━━━ DATA FOR THIS EXERCISE ━━━

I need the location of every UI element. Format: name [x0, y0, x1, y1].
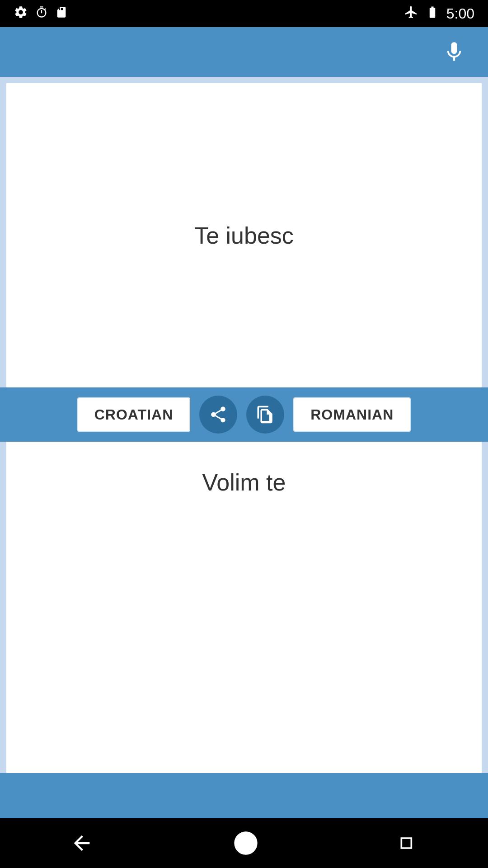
nav-bar: [0, 818, 488, 868]
status-bar: 5:00: [0, 0, 488, 27]
language-bar: CROATIAN ROMANIAN: [0, 387, 488, 442]
svg-point-0: [235, 833, 257, 854]
source-panel[interactable]: Te iubesc: [6, 83, 482, 387]
source-language-button[interactable]: CROATIAN: [77, 397, 191, 432]
status-time: 5:00: [446, 5, 474, 22]
airplane-icon: [404, 5, 418, 23]
main-content: Te iubesc CROATIAN ROMANIAN Volim te: [0, 77, 488, 818]
settings-icon: [14, 5, 28, 23]
recents-button[interactable]: [398, 833, 418, 853]
microphone-button[interactable]: [438, 36, 470, 68]
back-button[interactable]: [70, 831, 94, 855]
timer-icon: [35, 6, 48, 22]
translation-text: Volim te: [184, 469, 304, 496]
home-button[interactable]: [233, 830, 258, 856]
bottom-blue-bar: [0, 773, 488, 818]
status-left-icons: [14, 5, 68, 23]
target-language-button[interactable]: ROMANIAN: [293, 397, 411, 432]
app-toolbar: [0, 27, 488, 77]
battery-icon: [426, 5, 439, 22]
source-text: Te iubesc: [176, 204, 312, 267]
translation-panel[interactable]: Volim te: [6, 442, 482, 773]
copy-button[interactable]: [246, 396, 284, 434]
status-right-icons: 5:00: [404, 5, 474, 23]
sd-card-icon: [55, 6, 68, 22]
share-button[interactable]: [199, 396, 237, 434]
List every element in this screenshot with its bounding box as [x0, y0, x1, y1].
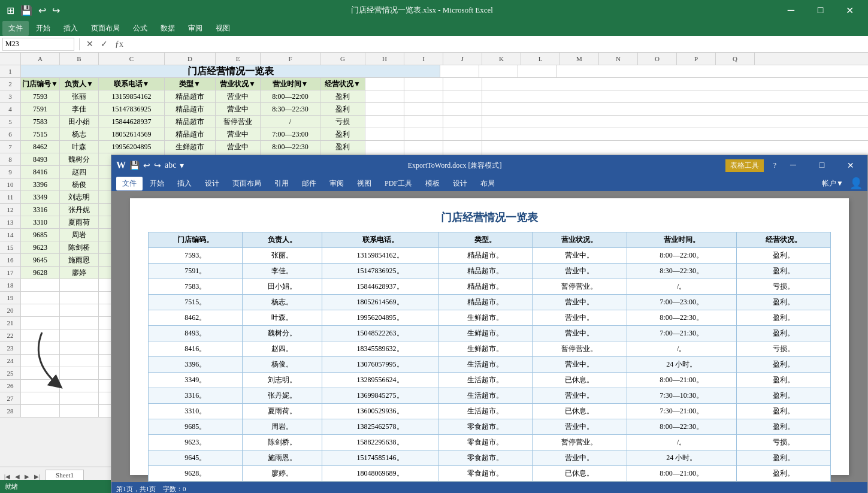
- cell-r6-c1[interactable]: 杨志: [60, 128, 99, 140]
- cell-r4-c2[interactable]: 15147836925: [99, 103, 165, 115]
- cell-j1[interactable]: [518, 65, 557, 77]
- col-header-f[interactable]: F: [261, 53, 320, 65]
- header-type[interactable]: 类型▼: [165, 78, 216, 90]
- tab-file[interactable]: 文件: [2, 21, 29, 36]
- close-button[interactable]: ✕: [836, 0, 863, 20]
- cell-r4-c1[interactable]: 李佳: [60, 103, 99, 115]
- cell-r4-c6[interactable]: 盈利: [320, 103, 365, 115]
- tab-data[interactable]: 数据: [155, 21, 181, 36]
- cell-r6-c6[interactable]: 盈利: [320, 128, 365, 140]
- empty-cell-r19-c0[interactable]: [21, 292, 60, 304]
- cell-r3-c3[interactable]: 精品超市: [165, 90, 216, 102]
- sheet-tab-sheet1[interactable]: Sheet1: [46, 470, 84, 480]
- prev-sheet-icon[interactable]: ◀: [13, 473, 22, 480]
- empty-cell-r19-c1[interactable]: [60, 292, 99, 304]
- cell-h1[interactable]: [440, 65, 479, 77]
- empty-cell-r24-c0[interactable]: [21, 355, 60, 367]
- tab-view[interactable]: 视图: [210, 21, 236, 36]
- redo-icon[interactable]: ↪: [50, 5, 62, 16]
- col-header-l[interactable]: L: [521, 53, 560, 65]
- cell-r5-c3[interactable]: 精品超市: [165, 116, 216, 128]
- undo-icon[interactable]: ↩: [37, 5, 48, 16]
- cell-r3-c4[interactable]: 营业中: [216, 90, 261, 102]
- word-menu-home[interactable]: 开始: [144, 177, 170, 190]
- word-menu-pdf[interactable]: PDF工具: [379, 177, 418, 190]
- cell-r4-c4[interactable]: 营业中: [216, 103, 261, 115]
- cell-r4-c0[interactable]: 7591: [21, 103, 60, 115]
- cell-r14-c0[interactable]: 9685: [21, 229, 60, 241]
- spreadsheet-title-cell[interactable]: 门店经营情况一览表: [21, 65, 440, 77]
- word-undo-icon[interactable]: ↩: [143, 161, 150, 171]
- word-menu-references[interactable]: 引用: [268, 177, 295, 190]
- cell-r5-c4[interactable]: 暂停营业: [216, 116, 261, 128]
- cell-r6-c5[interactable]: 7:00—23:00: [261, 128, 320, 140]
- word-minimize-button[interactable]: ─: [781, 155, 805, 176]
- cell-r5-c5[interactable]: /: [261, 116, 320, 128]
- cell-r3-c1[interactable]: 张丽: [60, 90, 99, 102]
- cell-r7-c6[interactable]: 盈利: [320, 141, 365, 153]
- word-restore-button[interactable]: □: [810, 155, 834, 176]
- cell-r14-c1[interactable]: 周岩: [60, 229, 99, 241]
- empty-cell-r21-c1[interactable]: [60, 317, 99, 329]
- word-menu-design2[interactable]: 设计: [447, 177, 473, 190]
- tab-page-layout[interactable]: 页面布局: [85, 21, 126, 36]
- empty-cell-r27-c1[interactable]: [60, 392, 99, 404]
- restore-button[interactable]: □: [807, 0, 834, 20]
- header-phone[interactable]: 联系电话▼: [99, 78, 165, 90]
- cell-r3-c0[interactable]: 7593: [21, 90, 60, 102]
- header-store-code[interactable]: 门店编号▼: [21, 78, 60, 90]
- empty-cell-r25-c1[interactable]: [60, 367, 99, 379]
- cell-r5-c2[interactable]: 15844628937: [99, 116, 165, 128]
- word-menu-view[interactable]: 视图: [351, 177, 377, 190]
- cell-name-box[interactable]: M23: [2, 38, 74, 51]
- empty-cell-r18-c1[interactable]: [60, 279, 99, 291]
- cell-r7-c4[interactable]: 营业中: [216, 141, 261, 153]
- cell-r3-c6[interactable]: 盈利: [320, 90, 365, 102]
- formula-input[interactable]: [128, 38, 866, 51]
- cell-r15-c0[interactable]: 9623: [21, 241, 60, 253]
- word-menu-review[interactable]: 审阅: [323, 177, 350, 190]
- header-manager[interactable]: 负责人▼: [60, 78, 99, 90]
- cell-r8-c0[interactable]: 8493: [21, 153, 60, 165]
- cell-r12-c0[interactable]: 3316: [21, 204, 60, 216]
- empty-cell-r28-c0[interactable]: [21, 405, 60, 417]
- cell-i1[interactable]: [479, 65, 518, 77]
- empty-cell-r20-c0[interactable]: [21, 304, 60, 316]
- cell-r17-c0[interactable]: 9628: [21, 267, 60, 279]
- cell-r9-c1[interactable]: 赵四: [60, 166, 99, 178]
- empty-cell-r28-c1[interactable]: [60, 405, 99, 417]
- cell-r5-c1[interactable]: 田小娟: [60, 116, 99, 128]
- header-hours[interactable]: 营业时间▼: [261, 78, 320, 90]
- cell-r11-c0[interactable]: 3349: [21, 191, 60, 203]
- col-header-i[interactable]: I: [404, 53, 443, 65]
- empty-cell-r23-c1[interactable]: [60, 342, 99, 354]
- cell-r17-c1[interactable]: 廖婷: [60, 267, 99, 279]
- empty-cell-r26-c1[interactable]: [60, 380, 99, 392]
- col-header-m[interactable]: M: [560, 53, 599, 65]
- tab-review[interactable]: 审阅: [182, 21, 208, 36]
- cell-r4-c5[interactable]: 8:30—22:30: [261, 103, 320, 115]
- save-icon[interactable]: 💾: [19, 5, 34, 16]
- empty-cell-r25-c0[interactable]: [21, 367, 60, 379]
- empty-cell-r26-c0[interactable]: [21, 380, 60, 392]
- col-header-c[interactable]: C: [99, 53, 165, 65]
- insert-function-icon[interactable]: ƒx: [113, 40, 125, 49]
- col-header-j[interactable]: J: [443, 53, 482, 65]
- empty-cell-r24-c1[interactable]: [60, 355, 99, 367]
- word-menu-page-layout[interactable]: 页面布局: [226, 177, 267, 190]
- word-menu-layout[interactable]: 布局: [474, 177, 501, 190]
- cell-r6-c0[interactable]: 7515: [21, 128, 60, 140]
- word-menu-file[interactable]: 文件: [116, 177, 143, 190]
- first-sheet-icon[interactable]: |◀: [2, 473, 12, 480]
- cell-r4-c3[interactable]: 精品超市: [165, 103, 216, 115]
- empty-cell-r18-c0[interactable]: [21, 279, 60, 291]
- last-sheet-icon[interactable]: ▶|: [32, 473, 42, 480]
- empty-cell-r23-c0[interactable]: [21, 342, 60, 354]
- word-save-icon[interactable]: 💾: [129, 161, 140, 171]
- col-header-a[interactable]: A: [21, 53, 60, 65]
- col-header-g[interactable]: G: [320, 53, 365, 65]
- word-menu-insert[interactable]: 插入: [171, 177, 198, 190]
- cell-r6-c4[interactable]: 营业中: [216, 128, 261, 140]
- header-status[interactable]: 营业状况▼: [216, 78, 261, 90]
- cell-r13-c0[interactable]: 3310: [21, 216, 60, 228]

━━━

## WHAT IS NEEDED
Spot every line in the entries that includes the word "source", and copy each one out.

## SOLUTION FOR THIS EXERCISE
source-panel[interactable]: Te iubesc: [6, 83, 482, 387]
source-language-button[interactable]: CROATIAN: [77, 397, 191, 432]
source-text: Te iubesc: [176, 204, 312, 267]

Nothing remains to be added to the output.